Any images in the records should be skipped; transcribe the rest exactly.
[Start of Attachment]
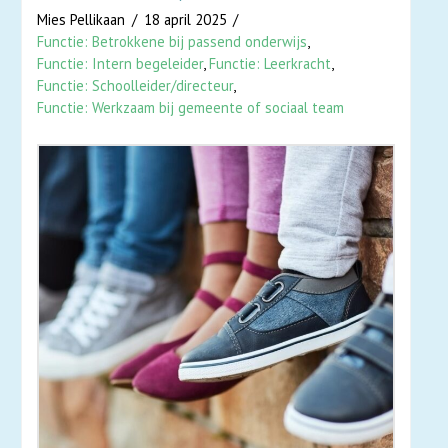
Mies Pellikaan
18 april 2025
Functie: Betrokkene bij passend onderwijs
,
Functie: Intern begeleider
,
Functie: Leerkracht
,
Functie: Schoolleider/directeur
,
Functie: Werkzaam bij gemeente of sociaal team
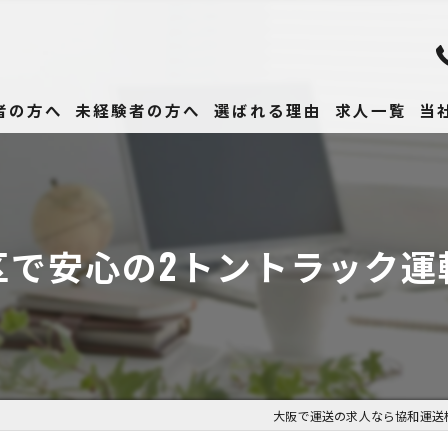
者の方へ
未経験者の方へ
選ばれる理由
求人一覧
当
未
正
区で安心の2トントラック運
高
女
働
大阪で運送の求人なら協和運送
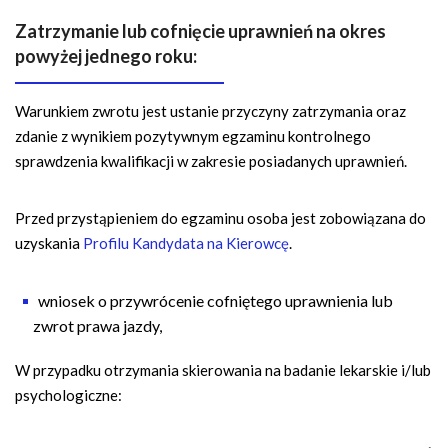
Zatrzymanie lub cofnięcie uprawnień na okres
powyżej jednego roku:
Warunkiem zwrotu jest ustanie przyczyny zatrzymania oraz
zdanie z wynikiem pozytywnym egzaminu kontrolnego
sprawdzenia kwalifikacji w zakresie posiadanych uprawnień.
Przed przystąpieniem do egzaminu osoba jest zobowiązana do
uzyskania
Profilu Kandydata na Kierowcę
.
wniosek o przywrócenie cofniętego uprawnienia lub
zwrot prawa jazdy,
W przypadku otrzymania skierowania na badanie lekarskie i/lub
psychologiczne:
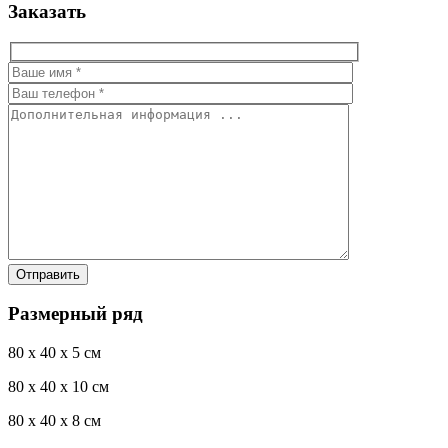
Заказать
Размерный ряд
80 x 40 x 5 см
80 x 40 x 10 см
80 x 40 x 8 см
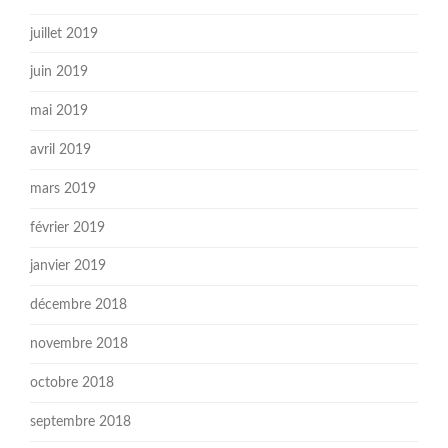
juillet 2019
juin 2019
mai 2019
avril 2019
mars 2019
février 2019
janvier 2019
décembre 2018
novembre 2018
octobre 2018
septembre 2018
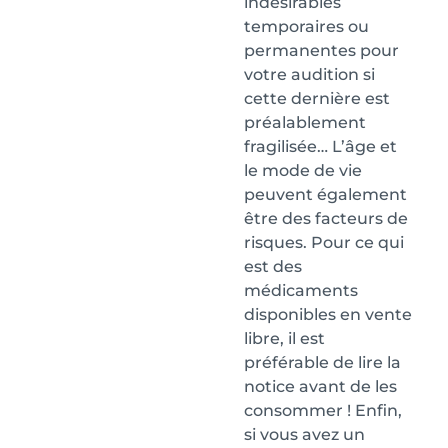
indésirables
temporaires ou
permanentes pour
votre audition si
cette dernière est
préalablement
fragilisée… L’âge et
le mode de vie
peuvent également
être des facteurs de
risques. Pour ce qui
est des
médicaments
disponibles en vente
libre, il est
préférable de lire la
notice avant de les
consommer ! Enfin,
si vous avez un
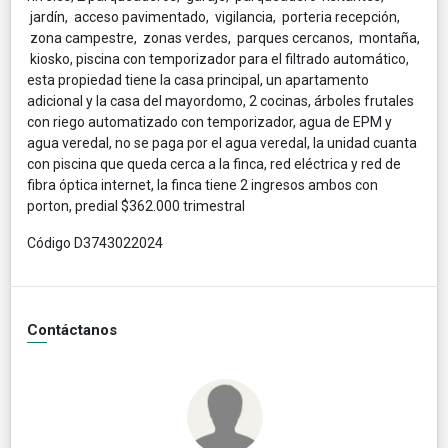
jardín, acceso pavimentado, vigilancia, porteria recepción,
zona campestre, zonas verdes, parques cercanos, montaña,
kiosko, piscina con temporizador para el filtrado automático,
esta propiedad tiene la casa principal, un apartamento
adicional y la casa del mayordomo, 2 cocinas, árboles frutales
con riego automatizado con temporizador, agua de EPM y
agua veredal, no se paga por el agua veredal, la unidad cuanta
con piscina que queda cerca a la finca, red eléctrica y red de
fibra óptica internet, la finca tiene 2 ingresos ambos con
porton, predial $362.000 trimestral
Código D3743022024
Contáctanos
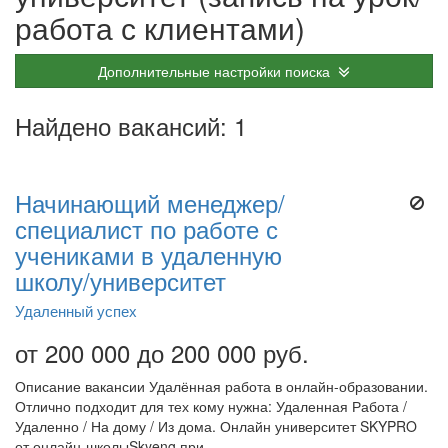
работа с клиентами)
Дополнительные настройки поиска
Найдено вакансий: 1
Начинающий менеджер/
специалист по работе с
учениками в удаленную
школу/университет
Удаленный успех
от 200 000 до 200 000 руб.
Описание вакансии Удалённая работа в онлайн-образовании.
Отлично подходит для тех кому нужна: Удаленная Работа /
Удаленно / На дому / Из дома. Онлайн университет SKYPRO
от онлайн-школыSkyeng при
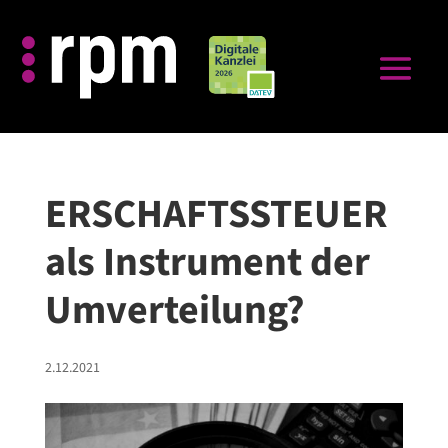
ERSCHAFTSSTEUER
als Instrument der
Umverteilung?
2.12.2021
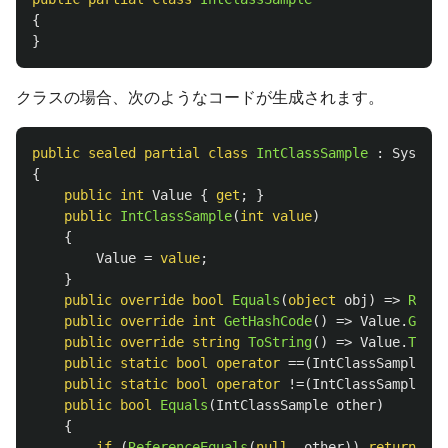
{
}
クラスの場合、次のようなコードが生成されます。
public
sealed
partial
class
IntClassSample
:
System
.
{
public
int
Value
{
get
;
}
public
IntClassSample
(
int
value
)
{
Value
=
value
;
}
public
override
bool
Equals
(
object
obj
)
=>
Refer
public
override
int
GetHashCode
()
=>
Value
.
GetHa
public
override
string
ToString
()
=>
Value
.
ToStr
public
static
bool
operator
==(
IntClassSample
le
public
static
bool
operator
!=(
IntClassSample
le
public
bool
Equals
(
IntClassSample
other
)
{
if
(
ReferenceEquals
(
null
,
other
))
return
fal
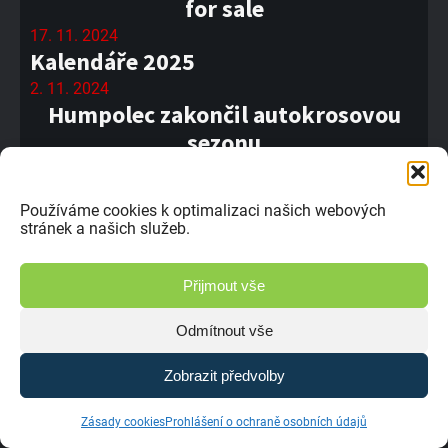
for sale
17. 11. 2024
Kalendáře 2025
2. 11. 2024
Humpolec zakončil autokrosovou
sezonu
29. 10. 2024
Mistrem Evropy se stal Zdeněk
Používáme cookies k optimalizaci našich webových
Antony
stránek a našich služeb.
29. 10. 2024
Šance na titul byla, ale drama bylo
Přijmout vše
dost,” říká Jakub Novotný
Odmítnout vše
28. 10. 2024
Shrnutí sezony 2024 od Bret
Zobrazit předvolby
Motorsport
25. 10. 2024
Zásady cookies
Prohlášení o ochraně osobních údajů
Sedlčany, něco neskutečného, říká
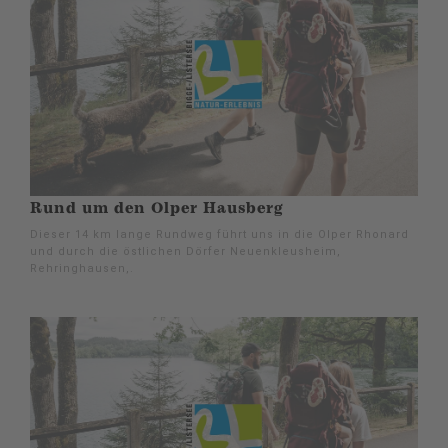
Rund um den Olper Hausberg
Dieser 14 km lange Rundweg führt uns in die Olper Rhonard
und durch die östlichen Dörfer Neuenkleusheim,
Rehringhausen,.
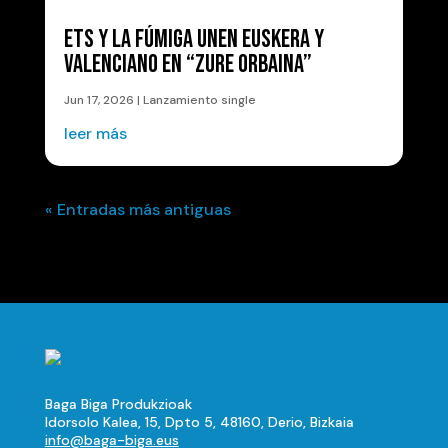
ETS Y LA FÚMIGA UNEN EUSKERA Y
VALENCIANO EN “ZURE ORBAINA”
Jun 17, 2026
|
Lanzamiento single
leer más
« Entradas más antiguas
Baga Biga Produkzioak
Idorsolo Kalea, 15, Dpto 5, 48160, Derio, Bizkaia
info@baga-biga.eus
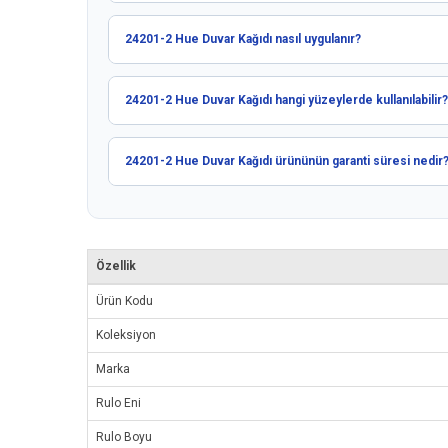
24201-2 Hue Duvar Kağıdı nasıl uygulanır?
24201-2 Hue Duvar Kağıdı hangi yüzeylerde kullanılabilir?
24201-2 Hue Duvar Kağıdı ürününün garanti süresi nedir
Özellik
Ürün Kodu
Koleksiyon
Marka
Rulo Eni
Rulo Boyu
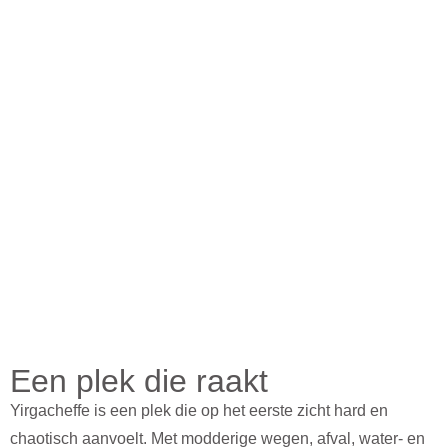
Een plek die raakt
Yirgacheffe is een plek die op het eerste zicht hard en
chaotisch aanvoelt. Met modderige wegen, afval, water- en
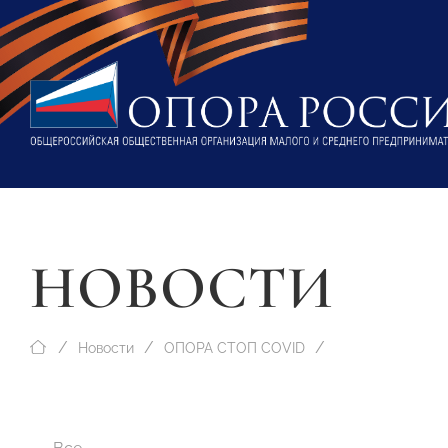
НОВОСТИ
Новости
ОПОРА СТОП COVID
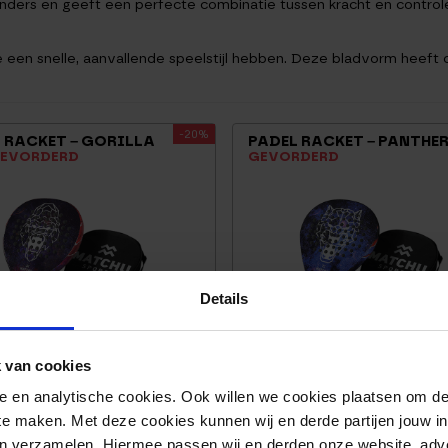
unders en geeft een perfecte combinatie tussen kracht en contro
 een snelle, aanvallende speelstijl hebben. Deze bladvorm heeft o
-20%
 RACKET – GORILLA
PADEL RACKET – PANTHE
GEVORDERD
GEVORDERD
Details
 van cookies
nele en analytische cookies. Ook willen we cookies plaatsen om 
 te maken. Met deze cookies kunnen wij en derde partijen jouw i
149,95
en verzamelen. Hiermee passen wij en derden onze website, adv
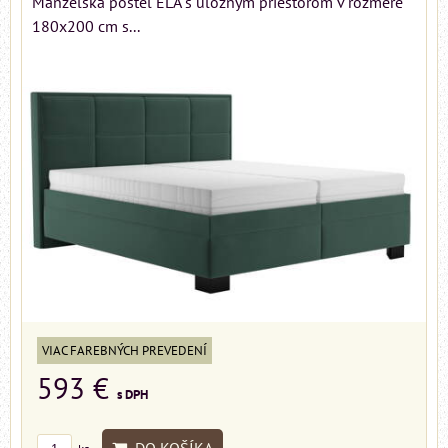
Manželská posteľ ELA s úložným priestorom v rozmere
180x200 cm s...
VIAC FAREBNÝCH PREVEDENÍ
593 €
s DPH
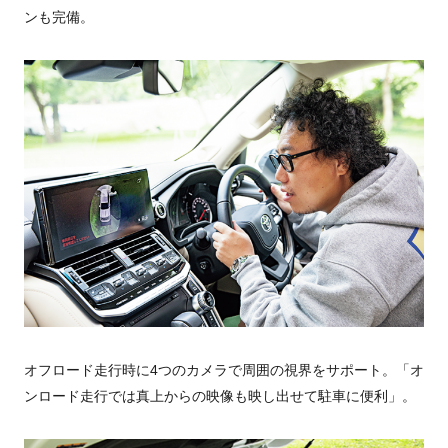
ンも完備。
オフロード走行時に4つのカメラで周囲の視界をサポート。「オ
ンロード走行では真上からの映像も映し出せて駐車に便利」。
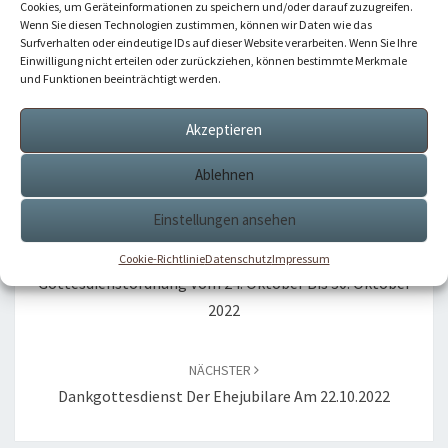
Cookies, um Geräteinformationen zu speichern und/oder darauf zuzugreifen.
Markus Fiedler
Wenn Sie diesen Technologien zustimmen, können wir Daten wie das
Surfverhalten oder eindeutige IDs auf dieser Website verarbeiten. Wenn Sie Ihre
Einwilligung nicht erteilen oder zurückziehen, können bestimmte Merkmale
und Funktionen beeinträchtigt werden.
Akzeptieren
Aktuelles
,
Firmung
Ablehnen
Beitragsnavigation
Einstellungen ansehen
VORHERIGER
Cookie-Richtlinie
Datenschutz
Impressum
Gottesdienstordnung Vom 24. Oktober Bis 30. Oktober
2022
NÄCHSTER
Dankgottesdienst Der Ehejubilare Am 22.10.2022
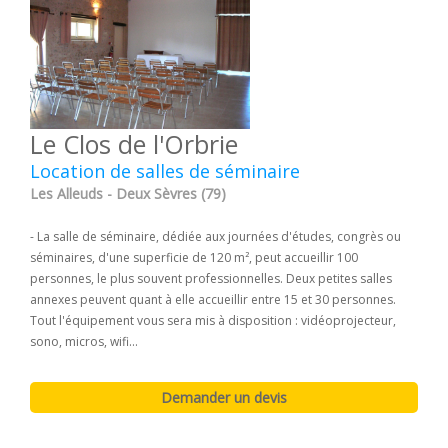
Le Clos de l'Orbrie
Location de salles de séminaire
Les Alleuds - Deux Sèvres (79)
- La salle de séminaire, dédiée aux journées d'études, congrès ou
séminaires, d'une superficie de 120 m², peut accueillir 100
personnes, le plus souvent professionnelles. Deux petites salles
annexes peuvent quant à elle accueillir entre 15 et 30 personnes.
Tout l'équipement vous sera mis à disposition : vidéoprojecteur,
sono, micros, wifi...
[End of Attachment]
[Solved problem]:
Mies Pellikaan
18 april 2025
Functie: Betrokkene bij passend onderwijs
,
Functie: Intern begeleider
,
Functie: Leerkracht
,
Functie: Schoolleider/directeur
,
Functie: Werkzaam bij gemeente of sociaal team
者の方へ
未経験者の方へ
選ばれる理由
求人一覧
当
未
正
区で安心の2トントラック運
高
女
働
大阪で運送の求人なら協和運送
Zatrzymanie lub cofnięcie uprawnień na okres
powyżej jednego roku:
Warunkiem zwrotu jest ustanie przyczyny zatrzymania oraz
zdanie z wynikiem pozytywnym egzaminu kontrolnego
sprawdzenia kwalifikacji w zakresie posiadanych uprawnień.
Przed przystąpieniem do egzaminu osoba jest zobowiązana do
uzyskania
Profilu Kandydata na Kierowcę
.
wniosek o przywrócenie cofniętego uprawnienia lub
zwrot prawa jazdy,
W przypadku otrzymania skierowania na badanie lekarskie i/lub
psychologiczne:
Заказать
Размерный ряд
80 x 40 x 5 см
80 x 40 x 10 см
80 x 40 x 8 см
juillet 2019
juin 2019
mai 2019
avril 2019
mars 2019
février 2019
janvier 2019
décembre 2018
novembre 2018
octobre 2018
septembre 2018
indésirables
temporaires ou
permanentes pour
votre audition si
cette dernière est
préalablement
fragilisée… L’âge et
le mode de vie
peuvent également
être des facteurs de
risques. Pour ce qui
est des
médicaments
disponibles en vente
libre, il est
préférable de lire la
notice avant de les
consommer ! Enfin,
si vous avez un
jardín, acceso pavimentado, vigilancia, porteria recepción,
zona campestre, zonas verdes, parques cercanos, montaña,
kiosko, piscina con temporizador para el filtrado automático,
esta propiedad tiene la casa principal, un apartamento
adicional y la casa del mayordomo, 2 cocinas, árboles frutales
con riego automatizado con temporizador, agua de EPM y
agua veredal, no se paga por el agua veredal, la unidad cuanta
con piscina que queda cerca a la finca, red eléctrica y red de
fibra óptica internet, la finca tiene 2 ingresos ambos con
porton, predial $362.000 trimestral
Código D3743022024
Contáctanos
работа с клиентами)
Дополнительные настройки поиска
Найдено вакансий: 1
Начинающий менеджер/
специалист по работе с
учениками в удаленную
школу/университет
Удаленный успех
от 200 000 до 200 000 руб.
Описание вакансии Удалённая работа в онлайн-образовании.
Отлично подходит для тех кому нужна: Удаленная Работа /
Удаленно / На дому / Из дома. Онлайн университет SKYPRO
от онлайн-школыSkyeng при
ERSCHAFTSSTEUER
als Instrument der
Umverteilung?
2.12.2021
{
}
クラスの場合、次のようなコードが生成されます。
public
sealed
partial
class
IntClassSample
:
System
.
{
public
int
Value
{
get
;
}
public
IntClassSample
(
int
value
)
{
Value
=
value
;
}
public
override
bool
Equals
(
object
obj
)
=>
Refer
public
override
int
GetHashCode
()
=>
Value
.
GetHa
public
override
string
ToString
()
=>
Value
.
ToStr
public
static
bool
operator
==(
IntClassSample
le
public
static
bool
operator
!=(
IntClassSample
le
public
bool
Equals
(
IntClassSample
other
)
{
if
(
ReferenceEquals
(
null
,
other
))
return
fal
for sale
17. 11. 2024
Kalendáře 2025
2. 11. 2024
Humpolec zakončil autokrosovou
sezonu
29. 10. 2024
Mistrem Evropy se stal Zdeněk
Používáme cookies k optimalizaci našich webových
Antony
stránek a našich služeb.
29. 10. 2024
Šance na titul byla, ale drama bylo
Přijmout vše
dost,” říká Jakub Novotný
Odmítnout vše
28. 10. 2024
Shrnutí sezony 2024 od Bret
Zobrazit předvolby
Motorsport
25. 10. 2024
Zásady cookies
Prohlášení o ochraně osobních údajů
Sedlčany, něco neskutečného, říká
Rund um den Olper Hausberg
Dieser 14 km lange Rundweg führt uns in die Olper Rhonard
und durch die östlichen Dörfer Neuenkleusheim,
Rehringhausen,.
ETS Y LA FÚMIGA UNEN EUSKERA Y
VALENCIANO EN “ZURE ORBAINA”
Jun 17, 2026
|
Lanzamiento single
leer más
« Entradas más antiguas
Baga Biga Produkzioak
Idorsolo Kalea, 15, Dpto 5, 48160, Derio, Bizkaia
info@baga-biga.eus
24201-2 Hue Duvar Kağıdı nasıl uygulanır?
24201-2 Hue Duvar Kağıdı hangi yüzeylerde kullanılabilir?
24201-2 Hue Duvar Kağıdı ürününün garanti süresi nedir
Özellik
Ürün Kodu
Koleksiyon
Marka
Rulo Eni
Rulo Boyu
Een plek die raakt
Yirgacheffe is een plek die op het eerste zicht hard en
chaotisch aanvoelt. Met modderige wegen, afval, water- en
НОВОСТИ
Новости
ОПОРА СТОП COVID
unders en geeft een perfecte combinatie tussen kracht en contro
 een snelle, aanvallende speelstijl hebben. Deze bladvorm heeft o
-20%
 RACKET – GORILLA
PADEL RACKET – PANTHE
GEVORDERD
GEVORDERD
Details
 van cookies
nele en analytische cookies. Ook willen we cookies plaatsen om 
 te maken. Met deze cookies kunnen wij en derde partijen jouw i
149,95
en verzamelen. Hiermee passen wij en derden onze website, adv
Manželská posteľ ELA s úložným priestorom v rozmere
180x200 cm s...
VIAC FAREBNÝCH PREVEDENÍ
593 €
s DPH
ンも完備。
オフロード走行時に4つのカメラで周囲の視界をサポート。「オ
ンロード走行では真上からの映像も映し出せて駐車に便利」。
Cookies, um Geräteinformationen zu speichern und/oder darauf zuzugreifen.
Markus Fiedler
Wenn Sie diesen Technologien zustimmen, können wir Daten wie das
Surfverhalten oder eindeutige IDs auf dieser Website verarbeiten. Wenn Sie Ihre
Einwilligung nicht erteilen oder zurückziehen, können bestimmte Merkmale
und Funktionen beeinträchtigt werden.
Akzeptieren
Aktuelles
,
Firmung
Ablehnen
Beitragsnavigation
Einstellungen ansehen
VORHERIGER
Cookie-Richtlinie
Datenschutz
Impressum
Gottesdienstordnung Vom 24. Oktober Bis 30. Oktober
2022
NÄCHSTER
Dankgottesdienst Der Ehejubilare Am 22.10.2022
Le Clos de l'Orbrie
Location de salles de séminaire
Les Alleuds - Deux Sèvres (79)
- La salle de séminaire, dédiée aux journées d'études, congrès ou
séminaires, d'une superficie de 120 m², peut accueillir 100
personnes, le plus souvent professionnelles. Deux petites salles
annexes peuvent quant à elle accueillir entre 15 et 30 personnes.
Tout l'équipement vous sera mis à disposition : vidéoprojecteur,
sono, micros, wifi...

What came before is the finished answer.